Saturday, March 18, 2006

Wrestling with the Double Effect

I have written before on issues of ethics in health care. It’s been a while, but you can look back at my posts, “Thinking Ahead,” “Episcopal Thoughts on Suffering and Dying,” and “Spotting the Bad Ones Early,” all posted in January . I’m returning to the topic, and to an issue that I reflect on in a variety of situations.

There are many things we do in health care, risks we take, really, that we do following the principle of Double Effect. This was articulated by Thomas Aquinas, and says, in essence, that if you act toward a good end using good means, unintended side effects are regrettable but morally acceptable. It can get a lot more complicated than that, but that’s the point. There’s a good review of the topic on the web site of the Stanford Encyclopedia of Philosophy.

Now, this principle has its easy applications and its hard ones. Easy? We know that surgery injures the body and causes pain. However, to cure disease we pursue surgical interventions, using the least risky and invasive methods (good end and good means, and proportionality does matter), and so the injury and pain caused by the incision are regrettable but acceptable. We know that medications have risks. If a person participates in a drug study and has a reaction, it is regrettable but acceptable, because new knowledge that would lead to healing is the intent, and not the reaction.

And if you read the review cited above you’ll see that this is true even if the second effect if foreseeable. That is, as with my example of medication research, we can see the possibility of the second effect; but because it isn’t an end in itself, simply being able to predict the possibility of the reaction doesn’t make the research unethical, at least by itself.

But, of course, we’re more conscious in health care of the double effect when it’s really hard. I’m most conscious of it in issues of pain control at the end of life. We will give medication to alleviate pain, not intending to end the patient’s life, but knowing that the medication might hasten that end. I’m not alone in that awareness. I have been too often with nurses who wrestled with that issue, and said when the patient had died, “Well, I’ve killed another one.” They don’t believe that they’ve committed murder. They aren’t happy that the patient has died, and would have been delighted if it hadn’t happened, if the pain could be controlled, and then the injury or disease could be controlled, and the patient had lived. They are simply aware of the moral difficulty of knowing that providing the medicine that will make the patient’s suffering less will also make the patient’s life shorter.

I don’t want to deny or dispense with the principle of double effect.
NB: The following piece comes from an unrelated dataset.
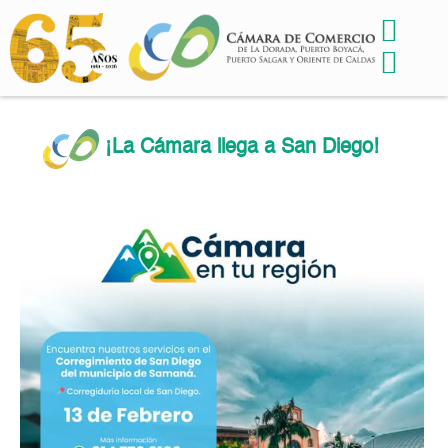
¡La Cámara llega a San Diego!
There are many things in health care that we couldn’t do without that consideration. Certainly, I believe in palliative care. I want to see suffering relieved for the dying as best we can, and I appreciate that doctors and nurses pursue that end carefully and compassionately. At the same time, I want to see us approach these situations with fear and trembling and humility. It is one thing, I think, to consider a double effect that is foreseeable; and another to consider one that is inevitable. That’s the sense of those sad and uncomfortable nurses, following the doctor’s order to “titrate medication for pain control,” who speak of “killing another one.” They give each small, incremental dose to relieve suffering, to ease air hunger and physical rigor and rapid heart rate. Each dose is small indeed. But they also know how those doses add up. They know that patients in pain can tolerate and metabolize doses of pain medication that would floor figuratively and literally those of us who are healthy. But they also know that even in great pain there is a limit, a tipping point when breathing is suppressed and metabolism slows. And, barring God’s direct intervention, they know this patient will die of an almost inextricable combination of disease and medication – dying much more comfortably, and also sooner.

Again, I don’t want to suggest we shouldn’t do this, that we shouldn’t practice palliative care. Suffering may be redemptive; but I can only imagine that if it is freely chosen. I cannot make the decision for another to suffer if it is in my power to ease the suffering. I simply believe we need always to hold on to this tension, this moral anxiety: that the double effect may be acceptable, but it is still profoundly regrettable. Unintended consequences may be foreseeable and even inevitable, and we may still find that we can live with them. But we must never become complacent about them.